Dataset content section start

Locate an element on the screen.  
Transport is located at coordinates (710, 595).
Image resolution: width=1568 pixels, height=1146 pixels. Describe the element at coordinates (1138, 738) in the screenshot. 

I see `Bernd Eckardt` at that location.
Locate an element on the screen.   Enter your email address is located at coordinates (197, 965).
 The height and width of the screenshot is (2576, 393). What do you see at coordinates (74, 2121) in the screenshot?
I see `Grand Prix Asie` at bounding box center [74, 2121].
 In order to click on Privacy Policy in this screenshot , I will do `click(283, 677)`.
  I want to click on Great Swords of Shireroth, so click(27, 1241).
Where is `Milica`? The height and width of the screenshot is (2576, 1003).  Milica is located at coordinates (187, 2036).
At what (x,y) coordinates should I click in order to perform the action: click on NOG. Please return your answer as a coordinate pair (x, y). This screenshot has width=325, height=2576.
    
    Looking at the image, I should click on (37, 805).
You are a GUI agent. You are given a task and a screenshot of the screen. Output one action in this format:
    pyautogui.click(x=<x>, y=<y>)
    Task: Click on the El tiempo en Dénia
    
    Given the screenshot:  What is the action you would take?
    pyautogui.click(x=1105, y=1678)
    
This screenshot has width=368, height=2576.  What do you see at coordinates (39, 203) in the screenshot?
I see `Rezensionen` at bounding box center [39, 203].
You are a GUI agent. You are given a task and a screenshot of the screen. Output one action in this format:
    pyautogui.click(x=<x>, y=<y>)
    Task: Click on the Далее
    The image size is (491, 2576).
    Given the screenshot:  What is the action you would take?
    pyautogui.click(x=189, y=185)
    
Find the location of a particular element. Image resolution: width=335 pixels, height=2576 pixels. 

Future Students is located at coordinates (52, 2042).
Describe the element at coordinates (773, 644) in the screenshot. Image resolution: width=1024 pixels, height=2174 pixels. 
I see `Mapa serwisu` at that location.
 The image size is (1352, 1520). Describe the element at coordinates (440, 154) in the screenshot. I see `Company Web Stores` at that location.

Dataset content section end

Exact copies of all the lines above are required.

Locate an element on the screen.  
Transport is located at coordinates (710, 595).
Image resolution: width=1568 pixels, height=1146 pixels. Describe the element at coordinates (1138, 738) in the screenshot. 

I see `Bernd Eckardt` at that location.
Locate an element on the screen.   Enter your email address is located at coordinates (197, 965).
 The height and width of the screenshot is (2576, 393). What do you see at coordinates (74, 2121) in the screenshot?
I see `Grand Prix Asie` at bounding box center [74, 2121].
 In order to click on Privacy Policy in this screenshot , I will do `click(283, 677)`.
  I want to click on Great Swords of Shireroth, so click(27, 1241).
Where is `Milica`? The height and width of the screenshot is (2576, 1003).  Milica is located at coordinates (187, 2036).
At what (x,y) coordinates should I click in order to perform the action: click on NOG. Please return your answer as a coordinate pair (x, y). This screenshot has width=325, height=2576.
    
    Looking at the image, I should click on (37, 805).
You are a GUI agent. You are given a task and a screenshot of the screen. Output one action in this format:
    pyautogui.click(x=<x>, y=<y>)
    Task: Click on the El tiempo en Dénia
    
    Given the screenshot:  What is the action you would take?
    pyautogui.click(x=1105, y=1678)
    
This screenshot has width=368, height=2576.  What do you see at coordinates (39, 203) in the screenshot?
I see `Rezensionen` at bounding box center [39, 203].
You are a GUI agent. You are given a task and a screenshot of the screen. Output one action in this format:
    pyautogui.click(x=<x>, y=<y>)
    Task: Click on the Далее
    The image size is (491, 2576).
    Given the screenshot:  What is the action you would take?
    pyautogui.click(x=189, y=185)
    
Find the location of a particular element. Image resolution: width=335 pixels, height=2576 pixels. 

Future Students is located at coordinates (52, 2042).
Describe the element at coordinates (773, 644) in the screenshot. Image resolution: width=1024 pixels, height=2174 pixels. 
I see `Mapa serwisu` at that location.
 The image size is (1352, 1520). Describe the element at coordinates (440, 154) in the screenshot. I see `Company Web Stores` at that location.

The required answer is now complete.